County in Texas, United States

Winkler County is a county in the U.S. state of Texas. As of the 2020 census, its population was 7,791. Its county seat is Kermit. The county was created in 1887 and organized in 1910. It is named for Clinton McKamy Winkler, a colonel in the Confederate Army.

==History==
The first people to live in the area of Winkler County were the Anasazi Indians, who migrated there about 900 AD and left their discarded pottery as evidence of their presence. These Native Americans were attracted to the area by its water, which was readily available from the interdunal ponds or from digging through to the shallow water table. The first military expeditions entered the area of present-day Winkler County in the last half of the 19th century.
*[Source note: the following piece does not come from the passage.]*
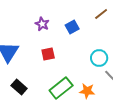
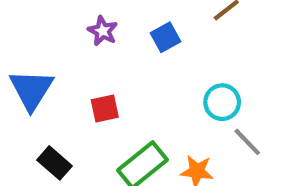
red square: (48, 54) -> (105, 108), moved

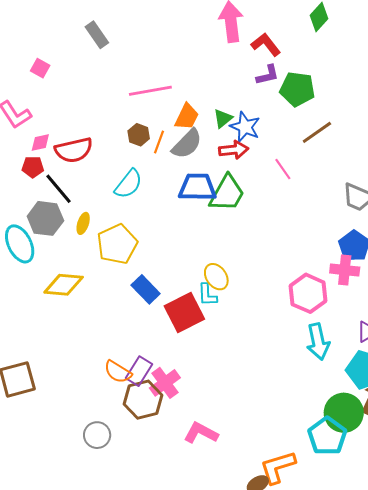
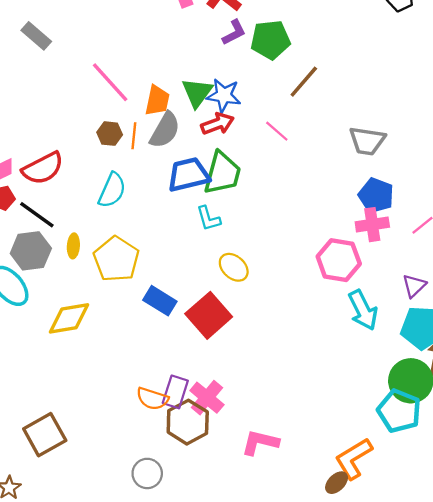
pink line: (150, 91) -> (110, 82), turned 72
green triangle: (223, 118) -> (197, 92), size x1.4
cyan L-shape: (207, 295) -> (208, 218), moved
Captain Randolph B. Marcy brought his soldiers into the area on September 25, 1849, as he searched for the best wagon route to California. Bvt. Capt. John Pope surveyed the 32nd parallel, which separates Winkler County from New Mexico, for possible railroad construction in 1854.

On June 29, 1875, Col. William R. Shafter, accompanied by 81 men and officers, tracked the Comanche Indians into county lands, when Col. Ranald S. Mackenzie conducted a campaign to drive them from the area. By 1876, all threat of Comanche attack was eliminated and the area of Winkler County was opened for White settlement. In 1881, the Texas and Pacific Railway was built across nearby Ward County, giving easy access to the area. With good transportation, the land outside the dune fields covered in tall grasses, and a good water supply, the area was well equipped for open-range ranching. A few ranchers took advantage of free state land to carve out large ranches. Among those first ranchers were John Avary, J. J. Draper, and the Cowden brothers—Doc, Tom, and Walter.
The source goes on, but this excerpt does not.